The University of Michigan’s School for Environment and Sustainability — funded by the Energy Foundation, the Joyce Foundation and Crown Family Philanthropies — launched EEP last year to improve clean energy outcomes for “Black, Brown, Native, frontline, and low-income communities” that disproportionately have been affected by pollution and climate change and left out of clean energy opportunities. The framework recognizes the unequal impacts of legacy and current energy practices and offers recommendations for changing them.
“When we understand who is impacted, who is benefiting and how, we can prioritize investments to tackle energy insecurity and center frontline communities in the health, environmental and economic benefits of the clean energy transition,” said Justin Schott, project manager of the Energy Equity Project. “It’s really about changing mindsets and ongoing practices.”
The framework supports accountability for federal equity requirements to receive funding as described in the Justice40 initiative, which sets a goal of 40% of certain federal climate investment benefits flowing to disadvantaged communities overburdened by pollution. The Inflation Reduction Act and Infrastructure Investment and Jobs Act both fall into this category.
“I hope that people are thinking about Justice40 and how might we look to the framework to help us think about and help us define what benefits our local communities care about,” Schott said.
The EEP team notes some gaps in its data that it will work to fill over time, including utility shutoff data and information about renters as opposed to homeowners.
Utilities already have a lot of the data that could be used as equity metrics, Schott said.

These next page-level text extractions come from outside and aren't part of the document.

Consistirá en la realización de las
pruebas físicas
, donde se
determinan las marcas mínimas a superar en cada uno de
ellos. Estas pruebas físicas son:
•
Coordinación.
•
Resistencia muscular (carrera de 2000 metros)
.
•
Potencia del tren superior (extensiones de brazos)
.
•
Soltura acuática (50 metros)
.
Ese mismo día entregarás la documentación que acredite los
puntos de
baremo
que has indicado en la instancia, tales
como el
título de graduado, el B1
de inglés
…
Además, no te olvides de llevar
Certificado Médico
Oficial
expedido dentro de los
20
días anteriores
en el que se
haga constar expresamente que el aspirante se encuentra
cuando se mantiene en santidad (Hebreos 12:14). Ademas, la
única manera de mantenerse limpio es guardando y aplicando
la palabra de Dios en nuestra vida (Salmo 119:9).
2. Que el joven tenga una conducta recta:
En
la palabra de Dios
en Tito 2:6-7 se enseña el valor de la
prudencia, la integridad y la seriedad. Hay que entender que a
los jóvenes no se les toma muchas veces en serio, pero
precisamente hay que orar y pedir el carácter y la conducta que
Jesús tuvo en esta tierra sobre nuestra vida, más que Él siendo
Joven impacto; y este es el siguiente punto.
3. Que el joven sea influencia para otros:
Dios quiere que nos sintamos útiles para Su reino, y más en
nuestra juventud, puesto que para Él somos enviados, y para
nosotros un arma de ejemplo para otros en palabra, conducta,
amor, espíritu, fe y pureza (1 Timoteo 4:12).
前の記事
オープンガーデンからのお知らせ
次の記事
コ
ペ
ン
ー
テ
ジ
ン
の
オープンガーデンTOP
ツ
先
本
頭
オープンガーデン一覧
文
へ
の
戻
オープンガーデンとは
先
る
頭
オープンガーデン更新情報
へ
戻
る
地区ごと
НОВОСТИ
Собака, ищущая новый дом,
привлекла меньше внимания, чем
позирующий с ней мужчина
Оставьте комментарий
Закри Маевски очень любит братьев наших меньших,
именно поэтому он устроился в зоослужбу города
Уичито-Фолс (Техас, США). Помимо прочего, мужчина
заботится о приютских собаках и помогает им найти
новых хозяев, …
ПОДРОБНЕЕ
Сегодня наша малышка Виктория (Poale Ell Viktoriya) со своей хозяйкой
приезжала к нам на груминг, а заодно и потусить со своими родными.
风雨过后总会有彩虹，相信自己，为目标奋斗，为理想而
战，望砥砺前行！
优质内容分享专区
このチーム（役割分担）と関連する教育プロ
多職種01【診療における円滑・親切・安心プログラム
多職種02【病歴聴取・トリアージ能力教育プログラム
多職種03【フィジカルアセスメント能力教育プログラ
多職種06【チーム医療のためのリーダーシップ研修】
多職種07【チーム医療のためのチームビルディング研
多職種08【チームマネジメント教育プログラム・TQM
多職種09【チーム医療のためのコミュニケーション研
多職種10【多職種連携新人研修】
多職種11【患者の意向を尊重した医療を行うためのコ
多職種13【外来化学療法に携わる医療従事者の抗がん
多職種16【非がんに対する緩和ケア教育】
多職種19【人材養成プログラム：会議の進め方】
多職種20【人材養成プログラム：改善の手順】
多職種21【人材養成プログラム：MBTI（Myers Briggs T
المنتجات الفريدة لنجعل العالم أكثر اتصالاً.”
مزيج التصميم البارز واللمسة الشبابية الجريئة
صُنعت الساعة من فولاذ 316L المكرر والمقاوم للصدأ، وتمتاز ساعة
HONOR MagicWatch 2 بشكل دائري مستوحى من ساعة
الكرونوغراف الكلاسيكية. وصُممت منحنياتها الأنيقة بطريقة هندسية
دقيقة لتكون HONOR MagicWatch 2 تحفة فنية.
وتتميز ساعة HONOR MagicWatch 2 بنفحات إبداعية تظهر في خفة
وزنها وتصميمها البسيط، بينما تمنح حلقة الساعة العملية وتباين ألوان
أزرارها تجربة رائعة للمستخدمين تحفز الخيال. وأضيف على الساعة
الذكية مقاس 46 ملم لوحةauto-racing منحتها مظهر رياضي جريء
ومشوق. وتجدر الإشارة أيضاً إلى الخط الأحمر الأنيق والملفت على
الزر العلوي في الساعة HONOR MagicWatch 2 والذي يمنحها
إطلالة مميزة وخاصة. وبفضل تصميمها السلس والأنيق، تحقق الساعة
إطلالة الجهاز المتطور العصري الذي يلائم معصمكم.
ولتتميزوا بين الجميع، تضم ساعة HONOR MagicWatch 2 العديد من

For example, utilities know who loses power during storms, which neighborhoods are most impacted by shutoffs and who participates in energy-efficiency and solar programs. Some utilities already use and disclose this type of data, either voluntarily or to fulfill regulatory requirements; this is an area of opportunity for those that don’t yet report the data, Schott said.
“Model utilities that share data they already collect for internal purposes are poised to immediately advance energy equity,” Schott said.
Despite the self-identified data gaps, the framework seems to be a useful tool for helping stakeholders like public power utilities develop policies that benefit frontline and underserved communities in the clean energy transition, said Carolyn Slaughter, director of environmental policy at the American Public Power Association.
“The framework report highlights several fundamental tenets of the public power business model, like meaningful public participation, community benefits and affordability,” she said. “These tenets, we believe, allow for ongoing collaboration with [environmental justice] communities to support community needs, especially as they continue to reduce greenhouse gas and other emissions from energy generation.”
The EEP team will work with users who want to implement principles outlined in the framework because they recognize that “this can be a little daunting, particularly for people that haven't been doing this a lot in their current context,” Schott said.
Eliminating inequities doesn’t have one universal solution and can’t be achieved overnight, he added. It takes “deeper staff training and thinking about ways that we embed equity into institutions and institutional processes and culture. I think that's really the long-term work.”